The documentary, an oral history project of the museum, was produced in collaboration with Gellman Images of Freehold. It tells the story of the Monmouth County community of Roosevelt, created as part of President Franklin Roosevelt’s New Deal during the Depression for Jews from New York City’s garment district. Originally called Jersey Homesteads, it had a garment factory and farm but became a haven for Jewish artists. That led to the establishment of the Roosevelt Arts Project, which is still active today. The town, which was renamed for Roosevelt after his death in 1945, is on the both the state and National Register of Historic Places.

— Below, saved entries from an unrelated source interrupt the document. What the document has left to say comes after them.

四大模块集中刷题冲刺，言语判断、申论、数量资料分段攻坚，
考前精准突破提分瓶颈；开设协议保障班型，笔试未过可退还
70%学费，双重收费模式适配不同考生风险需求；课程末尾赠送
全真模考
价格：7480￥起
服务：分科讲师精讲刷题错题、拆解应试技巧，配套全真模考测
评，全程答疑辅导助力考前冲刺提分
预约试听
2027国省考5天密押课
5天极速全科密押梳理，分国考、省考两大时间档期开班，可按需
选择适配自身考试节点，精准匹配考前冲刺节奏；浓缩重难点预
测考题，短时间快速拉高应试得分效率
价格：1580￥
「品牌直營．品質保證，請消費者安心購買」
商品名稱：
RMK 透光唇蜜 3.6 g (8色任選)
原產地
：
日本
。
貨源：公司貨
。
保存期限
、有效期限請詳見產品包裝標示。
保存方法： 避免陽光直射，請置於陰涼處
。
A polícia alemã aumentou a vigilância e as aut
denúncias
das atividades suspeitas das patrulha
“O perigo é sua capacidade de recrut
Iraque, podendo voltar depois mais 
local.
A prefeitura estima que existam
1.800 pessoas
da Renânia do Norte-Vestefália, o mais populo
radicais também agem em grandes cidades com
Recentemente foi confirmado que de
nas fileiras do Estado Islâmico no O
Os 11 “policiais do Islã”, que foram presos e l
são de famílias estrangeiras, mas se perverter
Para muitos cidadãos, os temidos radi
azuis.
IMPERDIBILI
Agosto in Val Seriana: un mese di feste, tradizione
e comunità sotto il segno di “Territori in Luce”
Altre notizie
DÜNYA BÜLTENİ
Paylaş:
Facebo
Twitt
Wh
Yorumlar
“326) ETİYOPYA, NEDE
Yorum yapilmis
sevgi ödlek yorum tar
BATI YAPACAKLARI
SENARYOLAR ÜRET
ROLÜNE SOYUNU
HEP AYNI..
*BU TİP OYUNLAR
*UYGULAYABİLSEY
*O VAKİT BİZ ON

The documentary features the history and first-person accounts of those living in Roosevelt weaving together newly captured images and videos of the town and its surroundings, authentic town and family photos and historic videos, along with the oral history interviews from current and past residents and community members.

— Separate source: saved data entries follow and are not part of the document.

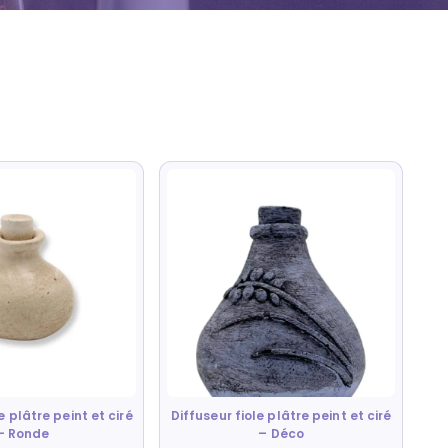
e plâtre peint et ciré
Diffuseur fiole plâtre peint et ciré
– Ronde
– Déco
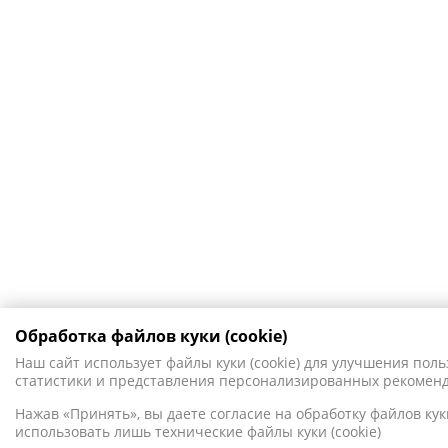
Обработка файлов куки (cookie)
Наш сайт использует файлы куки (cookie) для улучшения поль
статистики и представления персонализированных рекомен
Нажав «Принять», вы даете согласие на обработку файлов куки
использовать лишь технические файлы куки (cookie)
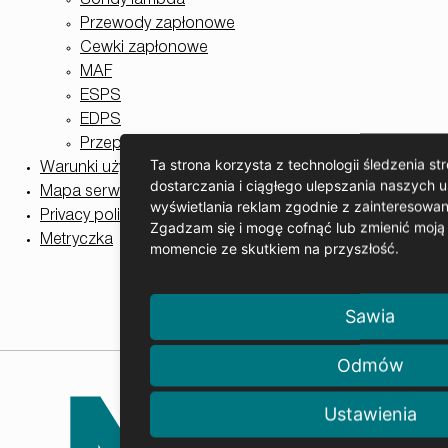
Sondy lambda
Przewody zapłonowe
Cewki zapłonowe
MAF
ESPS
EDPS
Przepustnice
Ta strona korzysta z technologii śledzenia st
Warunki użytkowania
dostarczania i ciągłego ulepszania naszych u
Mapa serwisu
wyświetlania reklam zgodnie z zainteresowa
Privacy policy
Zgadzam się i mogę cofnąć lub zmienić moj
Metryczka
momencie ze skutkiem na przyszłość.
Sawia
Odmów
Ustawienia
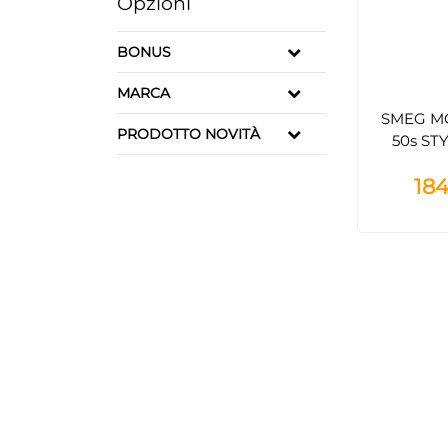
Opzioni
BONUS
MARCA
SMEG M
PRODOTTO NOVITÀ
50s ST
P
184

Tickets can be purchased at gsff.org.
The annual Donald and Ruth Kahn Jewish Book and Author Event will be held at Congregation Neve Shalom in Metuchen on Sunday, March 30 at 10 a.m. This year’s program will feature three authors whose books will be available to purchase after the event, including a non-fiction book, “Tablets Shattered: The End of an American Jewish Century and the Future of Jewish Life,” by Joshua Leifer, sections of which provided background for the two nonfiction books, “Lolita at Leonard’s of Great Neck and Other Stories from the Before Times” by Shira Dicker and “Street Corner Dreams” by Florence Kraut.
Leifer’s book traces the American Jewish community and how its behavior and activities have changed since its arrival in the early 20th century. It centers on what historically has been important to American Jewish communities and their focus not only worship but education, communal action and responses to events in Israel. It also showcases reactions to issues such as antisemitism and suggests paths for future American Jewish life.

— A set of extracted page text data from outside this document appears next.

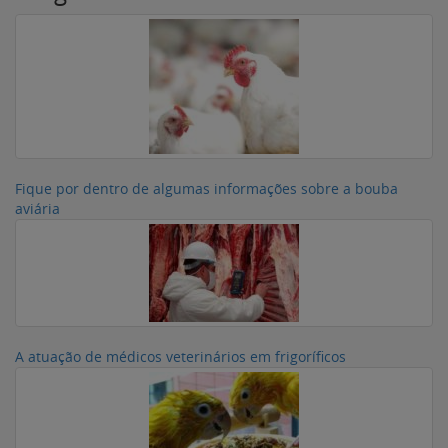
Fique por dentro de algumas informações sobre a bouba
aviária
A atuação de médicos veterinários em frigoríficos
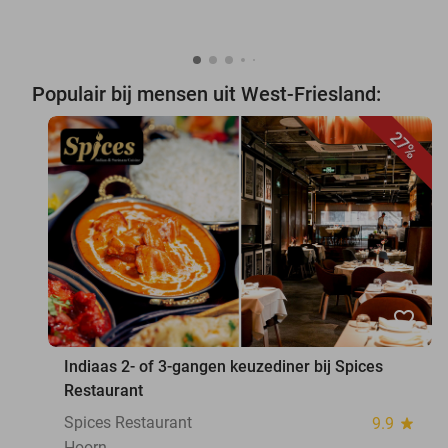
Populair bij mensen uit West-Friesland:
27%
favorite_border
Indiaas 2- of 3-gangen keuzediner bij Spices
Restaurant
Spices Restaurant
9.9
star
Hoorn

Kraut tells the tells the story of Golda, who arrives in New York after a harrowing ship voyage with her sister’s baby. She eventually marries and has a family that suffers from poverty, infectious disease and threats to their livelihood and values from the Jewish gangs that demand protection money from shop owners. When her son joins one of the gangs he finds he hates it despite the cash benefits and struggles to leave without being victimized by their wrath.
Dicker’s first book is a collection of short stories that take place from Jerusalem to New York. Its characters have more means than the immigrants of the two other books and can afford bar mitzvah parties at Leonard’s and to send their children to summer camps.